Paul George, the Palmdale, California native, is the most likely target to team up with LeBron. Last year, Mitch Lawrence of Sporting News reported that George ”never made his long-term intentions a secret within the Pacers locker room,” meaning teammates knew he wanted to sign with the Lakers.
But according to Marc Stein of the New York Times, Adrian Wojnarowski, and Sam Amick of USA Today, there is growing optimism in Oklahoma City that George will be back by Russell Westbrook’s side this season. Stein specifically says that “more than one rival team” believes George will “strongly consider” a two-year deal worth more than $60 million from Oklahoma City with a player option in the second year.
“I haven’t even gone through a season yet, and they’ve already proven everything on my check list (that) I can check off,” George said earlier this season. “That’s what feels good.
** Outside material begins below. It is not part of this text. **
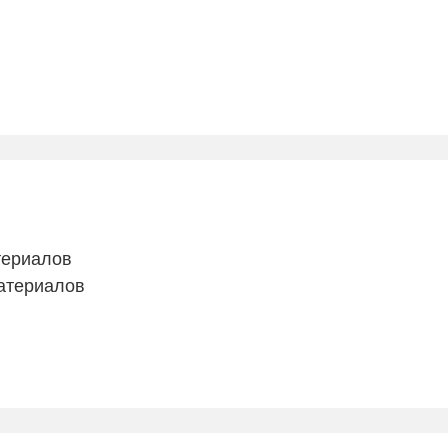
териалов
атериалов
That’s what makes me feel like, ‘Hey, this can be a landing spot for me, and somewhere I can call home for years.”
In addition, when Westbrook signed his super max, George was quoted saying,” This definitely makes the decision easier.”
Chris Paul was reportedly feuding with the Houston Rockets over contract concerns by Chris Broussard.
Tommy Beer of Basketball Insiders weighs in on why paying Paul a maximum contract could be seen as a mistake long term:
- 2018-19: $35.4 million
- 2019-20: $38.2 million
- 2020-21: $41.0 million
- 2021-22: $43.8 million
- 2022-23: $46.7 million
That’s a total sum of $205 million over five seasons. Chris Paul will be 37 years old in 2022, but he’s already missed a combined 45 regular season games in his age 31 and 32 seasons.
Besides, Chris Paul just bought a gorgeous new home in Houston.
Kawhi is likely a no-go this season as well.
“We will explore all of our options, but the first one would be to keep Kawhi as part of our group,” Buford told reporters of Leonard, who missed most of the season with a right quadriceps injury and is eligible for a five-year, $219 million extension on July 1.
Then Ramona Shelbourne reported:
Within the last week the Lakers contacted the Spurs to discuss a Kawhi Leonard trade. As one source put it, “they basically shut the door on us.”— Ramona Shelburne (@ramonashelburne) June 21, 2018
Or could Lebron’s superfriends be comprised of these guys (sans CP).
”I really hope that, before our career is over, we can all play together,” James told B/R two years ago. “At least one, maybe one or two seasons—me, Melo, D-Wade, CP—we can get a year in. I would actually take a pay cut to do that.”
The Thunder would be thrilled to seek a buyout with Melo, and Dwayne Wade and his beautiful wife and actress Gabrielle Union, would be delighted to join the King in Hollywood.
While Lebron James and his super friends may make league changing decisions on the opening night of free agency, the more likely route has most of the players taking meetings first, with DeMarcus Cousins sitting patiently and waiting for the chips to start falling.